One of the concerns the 295,000-member group expressed when the previous bill was introduced had to do with the way that Diastat is administered. 

The drug must be injected into a child’s rectum by syringe, according to diastat.com.

Frank Wells, a California Teachers Association spokesman, said in March that the organization opposes non-medical personnel doing certain medical procedures. Under the strain of budget cuts, school nurses are in short supply, but they have found ways to meet the needs of students they serve and to rapidly respond to emergencies, he said.

Teachers and staff also might feel undue pressure to volunteer, he said.
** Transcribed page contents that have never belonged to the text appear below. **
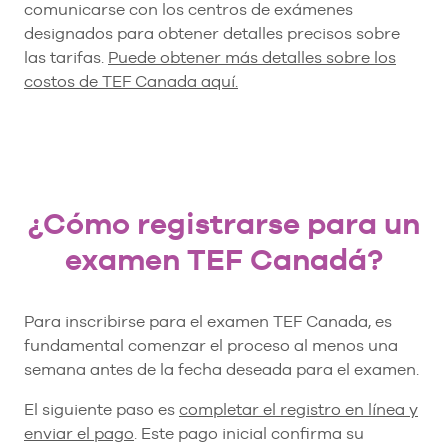
comunicarse con los centros de exámenes
designados para obtener detalles precisos sobre
las tarifas.
Puede obtener más detalles sobre los
costos de TEF Canada aquí.
¿Cómo registrarse para un
examen TEF Canadá?
Para inscribirse para el examen TEF Canada, es
fundamental comenzar el proceso al menos una
semana antes de la fecha deseada para el examen.
El siguiente paso es
completar el registro en línea y
enviar el pago
. Este pago inicial confirma su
“We believe the legislation may be well intentioned, but it actually places students at risk,” he said.  “Seizure type recognition and treatment is not to be taken lightly.”
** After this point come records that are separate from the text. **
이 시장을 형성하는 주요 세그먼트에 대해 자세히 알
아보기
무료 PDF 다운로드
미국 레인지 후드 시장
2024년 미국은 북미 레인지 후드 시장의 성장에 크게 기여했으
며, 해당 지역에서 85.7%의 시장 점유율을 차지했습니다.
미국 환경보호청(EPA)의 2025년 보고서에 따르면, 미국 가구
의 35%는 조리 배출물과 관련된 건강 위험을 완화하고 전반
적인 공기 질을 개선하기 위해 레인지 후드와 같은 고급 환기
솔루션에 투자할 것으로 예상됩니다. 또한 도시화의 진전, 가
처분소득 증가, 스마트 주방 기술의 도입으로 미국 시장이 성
Huff said that the pre-dosed diazepam gel is the only out-of-hospital treatment that has earned the Food and Drug Administration approval for the treatment of prolonged seizures.  The drug must be administered in a matter of minutes after a seizure starts to be effective, he said.

For more than ten years, school teachers and staff were trained and able to administer the medication in an emergency, but two years ago, the Board of Registered Nursing ruled that school nurses were not authorized to train or supervise anyone to give the Diastat injection, Huff said.

The change in policy and concerns about delayed treatment for children having seizures are why Huff was approached to author the proposed law, he said.

“Parents with children who suffer from epilepsy are told they have to be on call at all hours to immediately come to school to administer Diastat, or in some cases schools call 911 in an emergency,” he said.  “This results in treatment delays that place children with epilepsy in extreme danger.”